Remember, anything you put on the Internet will be sitting out there somewhere forever. That being said, people are way too paranoid about being "found" online. As long as the only information you have online is not secret who really cares if people find it. The phone book that has been delivered door to door for decades has had as much or more private information in it as most people's Facebook does.

I was TRYING to figure out if I could tag DS in photos and have ONLY those pics visible to his friends without them being able to see my whole album. If that IS possible, I can't figure out how to do it.


The way to do that is set up a separate photo album with those tagged photos in it and set only that album to have "friends of friends" as the permission setting. The rest of your photos will still be friends only.
 
I think you may have misread the message you replied to. I wrote "children of friends" not "friends of children".

Having people you trust being Facebook friends with your children helps keep them safer, to a small extent.

I was a little confused by the first reply. I do trust my FB friends to some extent. If I didn't trust them, I would not add them as friends. I don't post anything all that interesting, so the info I am sharing on FB isn't anything that would be a problem if it was posted publicly.

DS and I do have some mutual friends - family members, mostly.

FireDancer - In the end I just uploaded the pics to DS's FB account. It was more time consuming than just tagging him in my albums, but oh well. Probably the same amount of labor involved as loading the pics to a separate album in my account. :)
 
It is a good idea to treat everything on Facebook, no matter how private it is, like it is public information.
That advice could be applied more generally. Practically everything that is ostensibly "private" these days, isn't. Perhaps our best approach would be to present practically nothing that we wouldn't be concerned about others knowing we presented.
 

Here is a recent example. My DD is friends with a mom of one of her friends. The mom is friends with her niece. The niece is set up as friends only. She is really picky about her FB and keeps her privacy settings tight.

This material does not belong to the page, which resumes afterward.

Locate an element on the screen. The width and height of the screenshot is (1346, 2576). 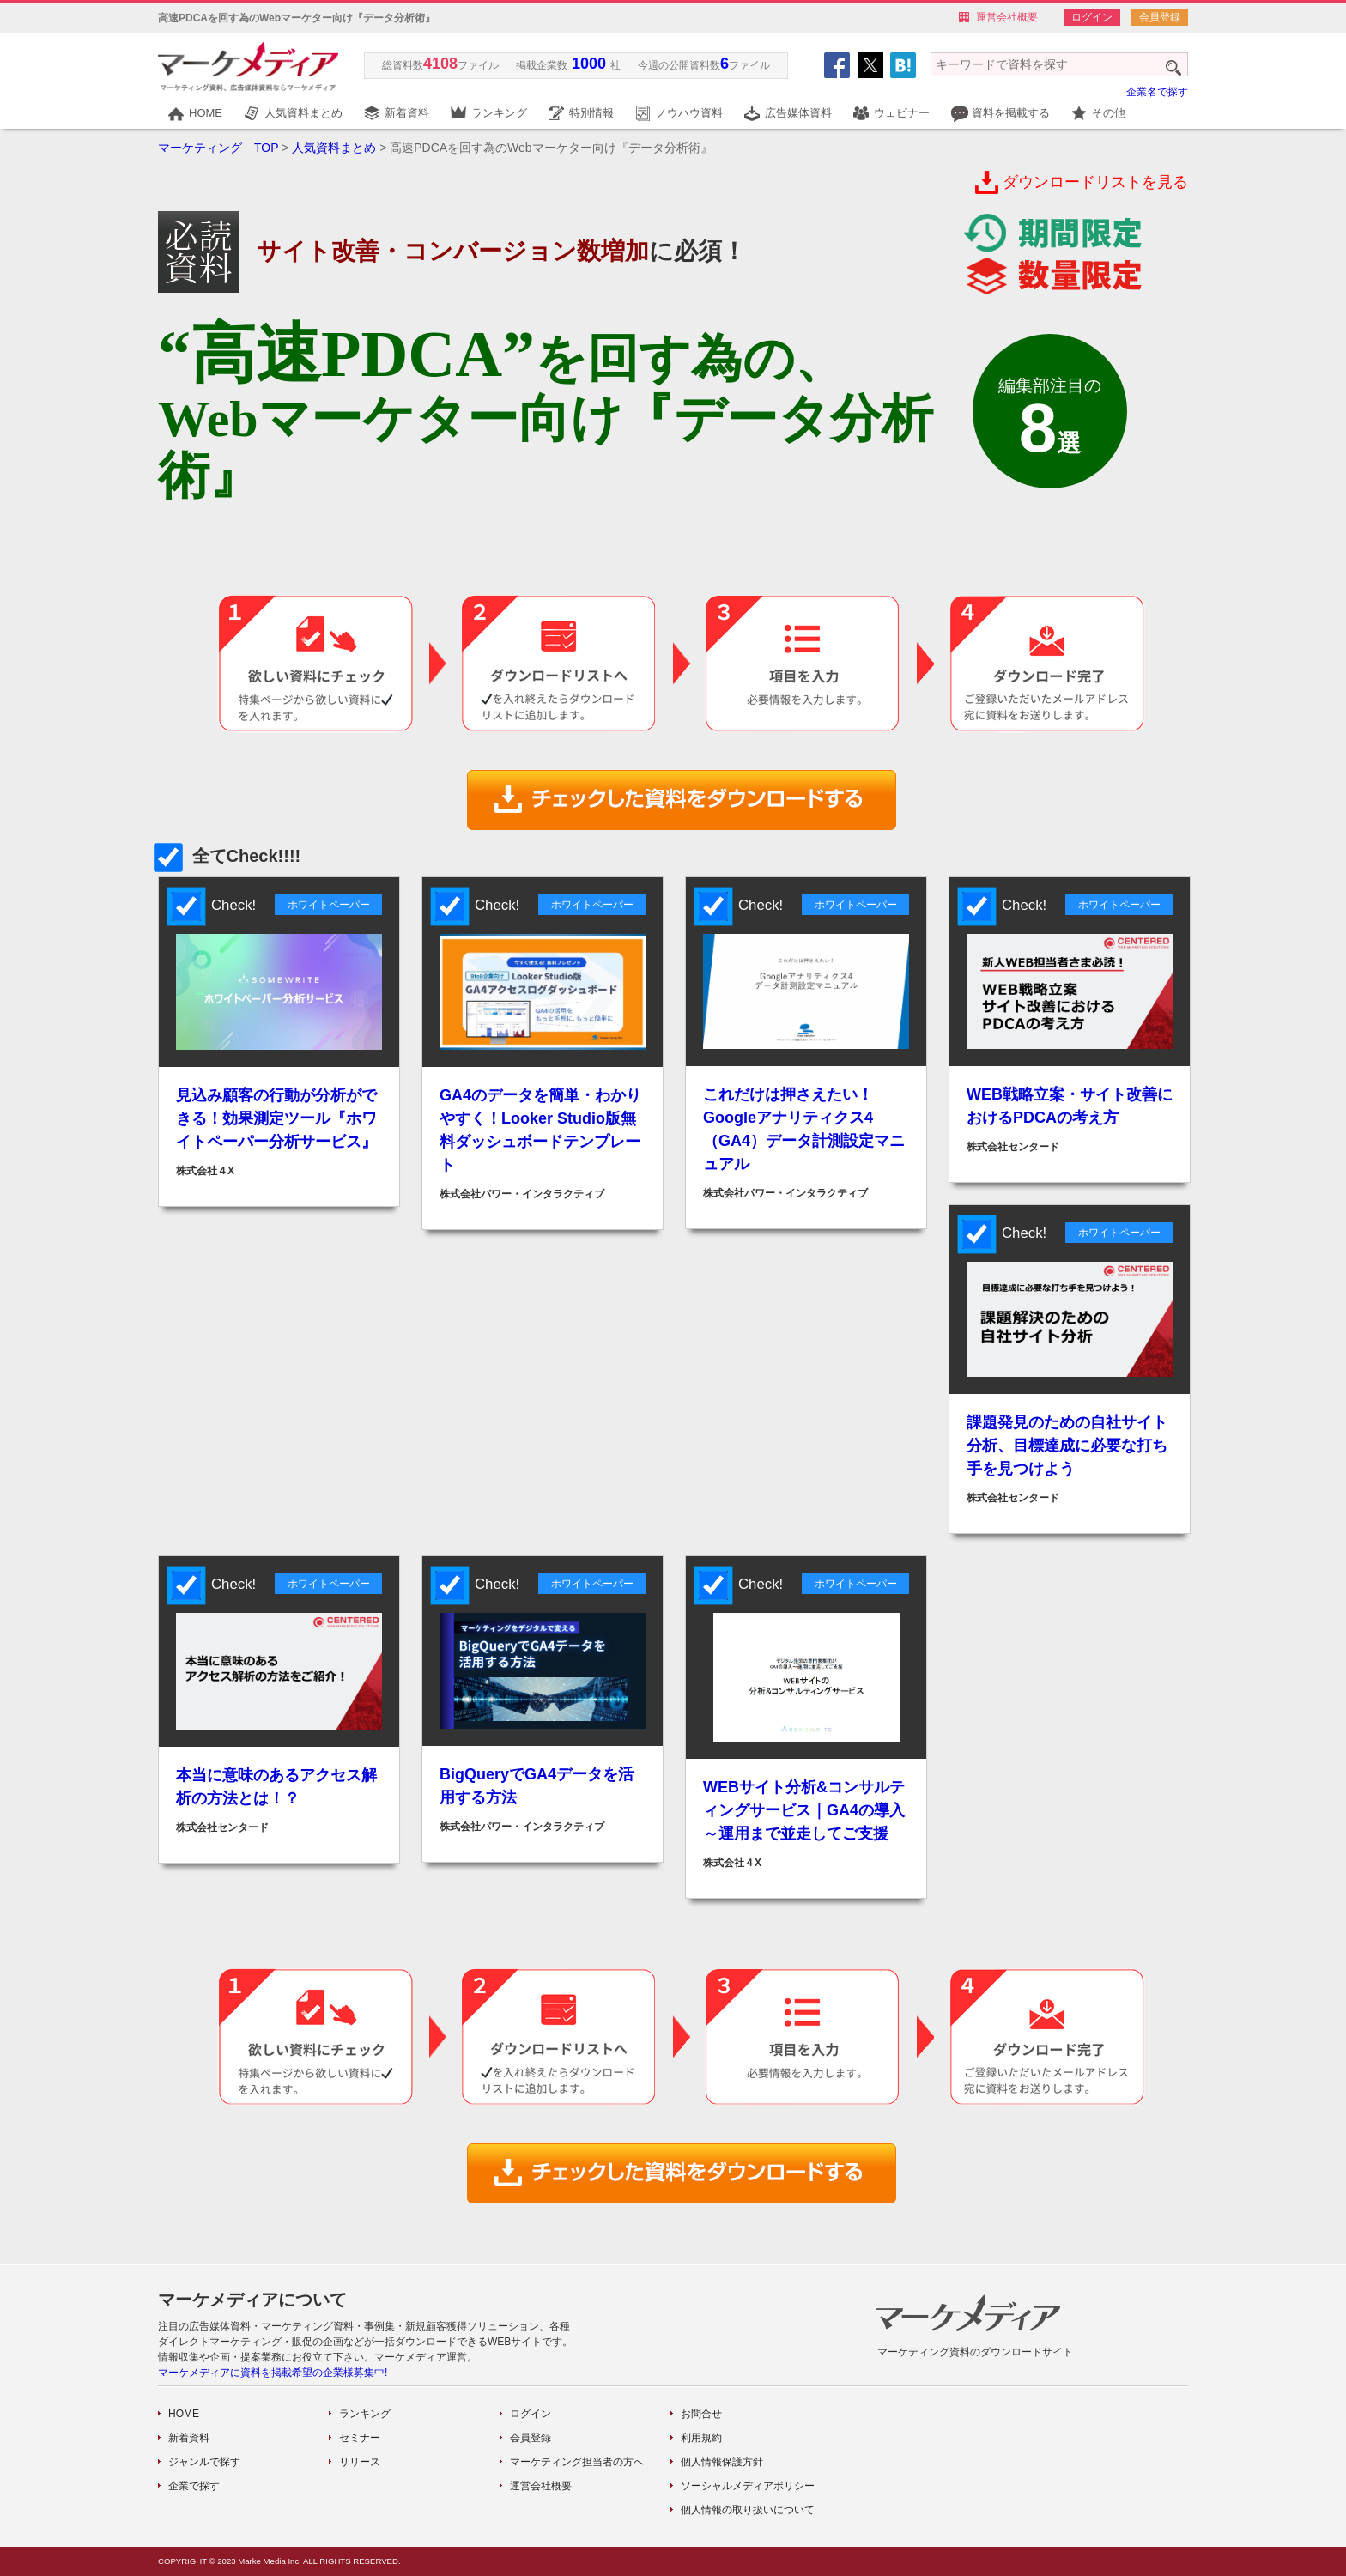
その他 is located at coordinates (1108, 112).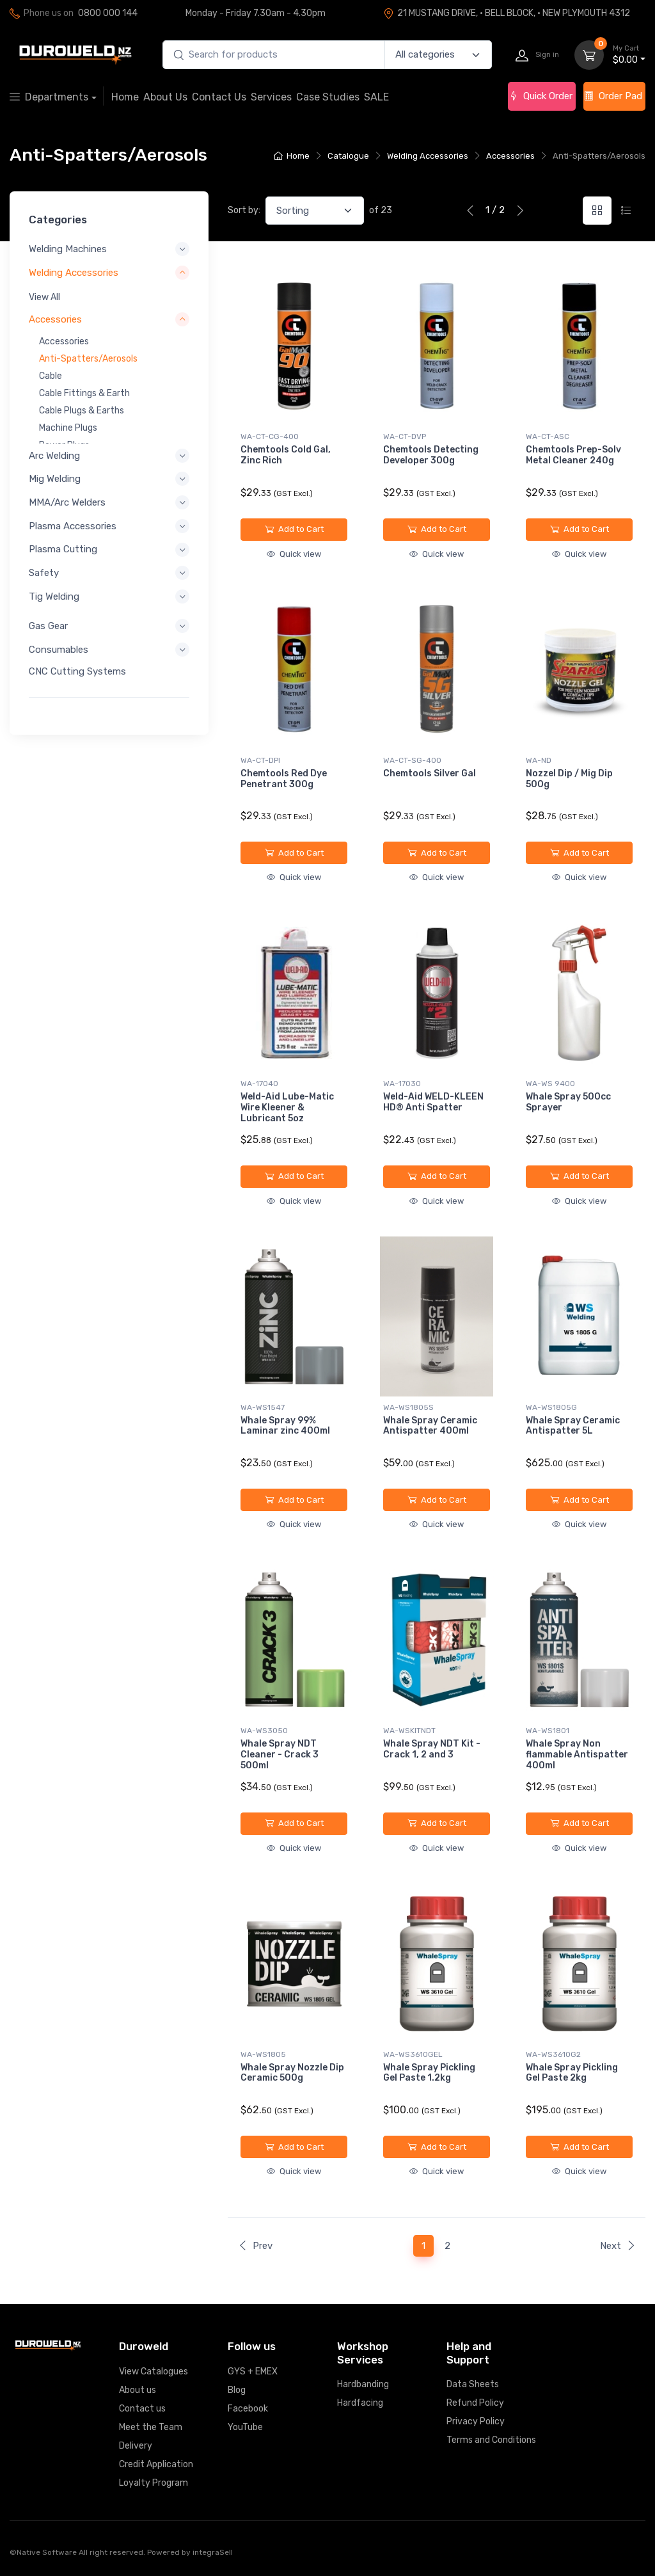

The niece went to a concert and had her picture taken with the band. It is a band DD loves. The mom wanted my DD to see the picture so she commented on the picture and DD was able to go to the mom's account and view the picture.

The mom insists that the niece is set up as friends only. Maybe there are glitches in the system? This isn't the only example we have had.

Privacy settings for photo albums are separate from those of the 'wall'. And you can have each of your photo albums set differently.
 
That advice could be applied more generally. Practically everything that is ostensibly "private" these days, isn't. Perhaps our best approach would be to present practically nothing that we wouldn't be concerned about others knowing we presented.

"Privacy is dead, get over it." - Scott McNealy (former CEO of Sun Microsystems).

He took a lot of flack for it but even his biggest detractors pretty much agreed that he was at least partially right.